Grand Gateway Economic Development Association is a cooperative created by local governments (cities, towns and counties) to serve local governments. These cooperatives are commonly known as Councils of Governments (COGs), Regional Planning Commissions (RPCs), Economic Development Districts (EDDs), Sub-state Planning Districts (SSPDs).
What is the purpose of Grand Gateway EDA?
The organization provides a network for local governments to identify and solve community issues. It is the forum for local governments to communicate, cooperate and to act regionally to address problems and effectively provide governmental services throughout the seven counties. Grand Gateway can and has spoken on the behalf of the region to both the state and federal governments.

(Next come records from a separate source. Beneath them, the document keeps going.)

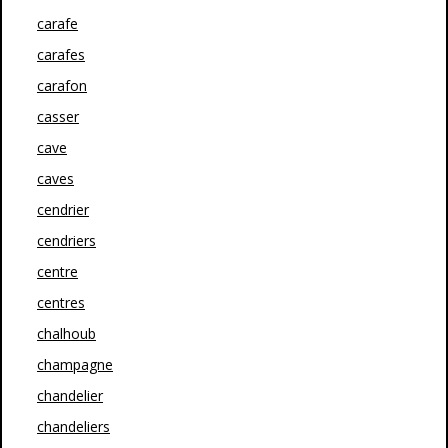
carafe
carafes
carafon
casser
cave
caves
cendrier
cendriers
centre
centres
chalhoub
champagne
chandelier
chandeliers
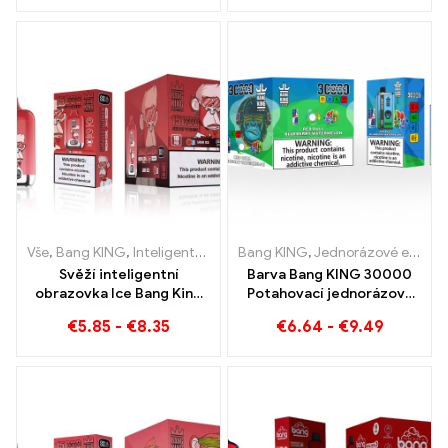
Vše
,
Bang KING
,
Inteligentní obrazovka Bang King 15000 Puff
Bang KING
,
Jednorázové e-cigarety Litva
,
Jed
Svěží inteligentní
Barva Bang KING 30000
obrazovka Ice Bang King
Potahovací jednorázová
15000 Puffs Dokonale
cigareta se dvěma
€
5.85
-
€
8.35
€
6.64
-
€
9.49
vyvážená směs vodního
příchutěmi Red Bull Energy
melounu a máty
Watermelon Bubble Gum
Sweet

What area does Grand Gateway EDA serve?
Grand Gateway EDA serves the seven northeast counties of Oklahoma encompassing fifty-three cities and towns. This area of the state is known as Green Country where the foothills of the Ozarks meet the rolling prairie. Also known as the lake region, the service area is home to Grand Lake O’ the Cherokees, Lake Hudson, Spavinaw Lake and Lake Eucha, Oologah Lake, Copan Lake, designated scenic rivers such as the Illinois River and Flint Creek, and the world’s most inland port, the Tulsa Port of Catoosa, on the Kerr-McClellan Arkansas River Navigation System. Counties in the Grand Gateway area include Craig, Delaware, Mayes, Nowata, Rogers, Ottawa and Washington.
Who governs Grand Gateway EDA and how are they selected?

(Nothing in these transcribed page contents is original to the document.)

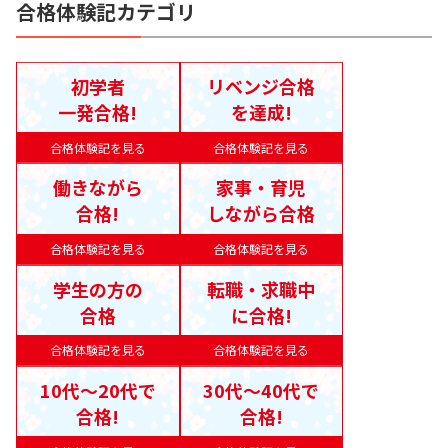
合格体験記カテゴリ
初学者
リベンジ合格
一発合格!
を達成!
合格体験記を見る
合格体験記を見る
働きながら
家事・育児
合格!
しながら合格
合格体験記を見る
合格体験記を見る
学生の方の
転職・求職中
合格
に合格!
合格体験記を見る
合格体験記を見る
10代〜20代で
30代〜40代で
合格!
合格!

Member governments appoint members to the Grand Gateway Board of Directors.
Each county appoints two board members. Cities with a population greater than 4000 appoint one representative, and cities with a population exceeding 8,000 appoint two members. Small cities select a representative through an annual nominating process representing small towns by county.
Minority representatives are chosen by an annual election, and other governments are represented by county (schools, rural water districts, conservation districts, vocational technical schools). Other board members include economic development interests such as the Inter-Tribal Council and the Cherokee Nation, Tulsa Port of Catoosa and Mid-America Industrial Park as nominated by the Grand Gateway board of directors.